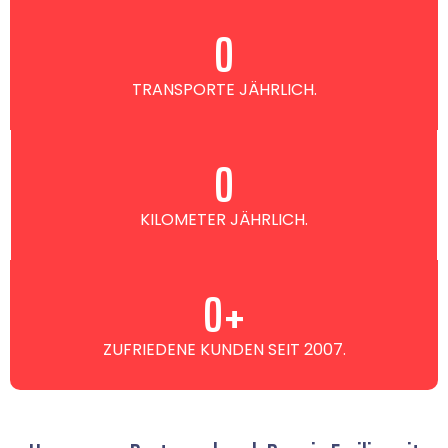
0
TRANSPORTE JÄHRLICH.
0
KILOMETER JÄHRLICH.
0
+
ZUFRIEDENE KUNDEN SEIT 2007.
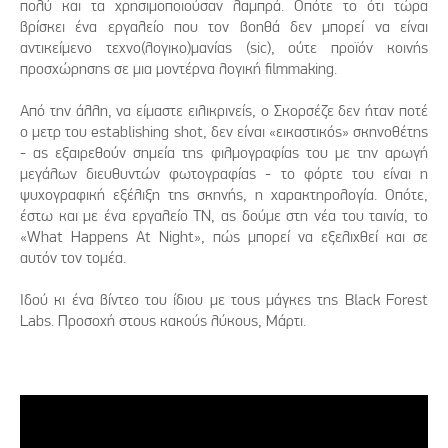
πολύ και τα χρησιμοποιούσαν λαμπρά. Οπότε το ότι τώρα
βρίσκει ένα εργαλείο που τον βοηθά δεν μπορεί να είναι
αντικείμενο τεχνο(λογικο)μανίας (sic), ούτε προϊόν κοινής
προσχώρησης σε μια μοντέρνα λογική filmmaking.
Από την άλλη, να είμαστε ειλικρινείς, ο Σκορσέζε δεν ήταν ποτέ
ο μετρ του establishing shot, δεν είναι «εικαστικός» σκηνοθέτης
- ας εξαιρεθούν σημεία της φιλμογραφίας του με την αρωγή
μεγάλων διευθυντών φωτογραφίας - το φόρτε του είναι η
ψυχογραφική εξέλιξη της σκηνής, η χαρακτηρολογία. Οπότε,
έστω και με ένα εργαλείο ΤΝ, ας δούμε στη νέα του ταινία, το
«What Happens At Night», πώς μπορεί να εξελιχθεί και σε
αυτόν τον τομέα.
Ιδού κι ένα βίντεο του ίδιου με τους μάγκες της Black Forest
Labs. Προσοχή στους κακούς λύκους, Μάρτι.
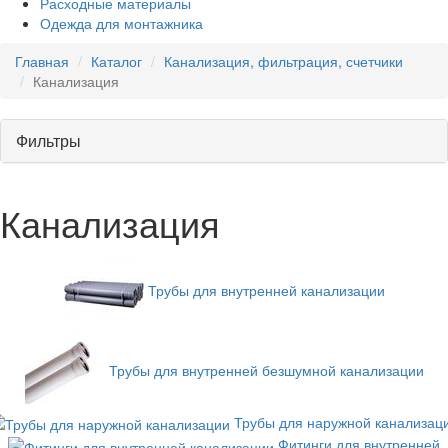
Расходные материалы
Одежда для монтажника
Главная
Каталог
Канализация, фильтрация, счетчики
Канализация
Фильтры
Канализация
Трубы для внутренней канализации
Трубы для внутренней безшумной канализации
Трубы для наружной канализац
Фитинги для внутренней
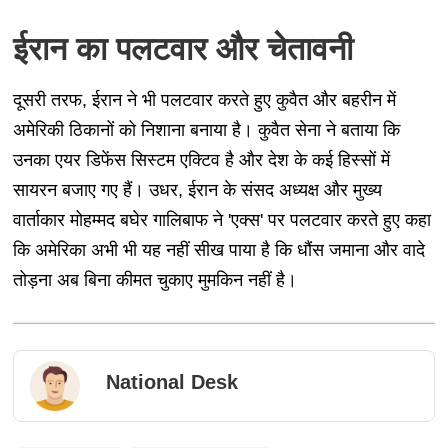
ईरान का पलटवार और चेतावनी
दूसरी तरफ, ईरान ने भी पलटवार करते हुए कुवैत और बहरीन में
अमेरिकी ठिकानों को निशाना बनाया है। कुवैत सेना ने बताया कि
उनका एयर डिफेंस सिस्टम एक्टिव है और देश के कई हिस्सों में
सायरन बजाए गए हैं। उधर, ईरान के संसद अध्यक्ष और मुख्य
वार्ताकार मोहम्मद बघेर गालिबाफ ने 'एक्स' पर पलटवार करते हुए कहा
कि अमेरिका अभी भी यह नहीं सीख पाया है कि धौंस जमाना और वादे
तोड़ना अब बिना कीमत चुकाए मुमकिन नहीं है।
National Desk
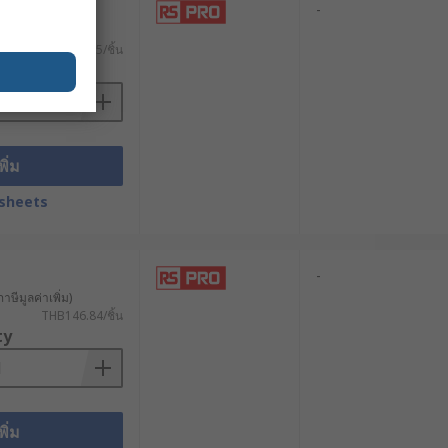
-
าษีมูลค่าเพิ่ม)
THB217.85/ชิ้น
ty
พิ่ม
ำงานของอุปกรณ์ต่าง ๆ ในหลากหลาย
sheets
ย่างยืดหยุ่น จึงเป็นเครื่องมือที่ขาด
-
ากแบรนด์ชั้นนำที่คุณ
าษีมูลค่าเพิ่ม)
THB146.84/ชิ้น
ty
มีสินค้าให้เลือกหลากหลาย ไม่ว่าจะเป็น
และราคาส่ง สามารถเลือกซื้อสินค้าที่
พิ่ม
อขอรับคำแนะนำเกี่ยวกับการเลือกสวิตช์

-*-

→ WHAT IS EXPECTED
Search the records above for the string "εργαλείο" and copy each line that holds it.

→ COMPLETED TASK
βρίσκει ένα εργαλείο που τον βοηθά δεν μπορεί να είναι
έστω και με ένα εργαλείο ΤΝ, ας δούμε στη νέα του ταινία, το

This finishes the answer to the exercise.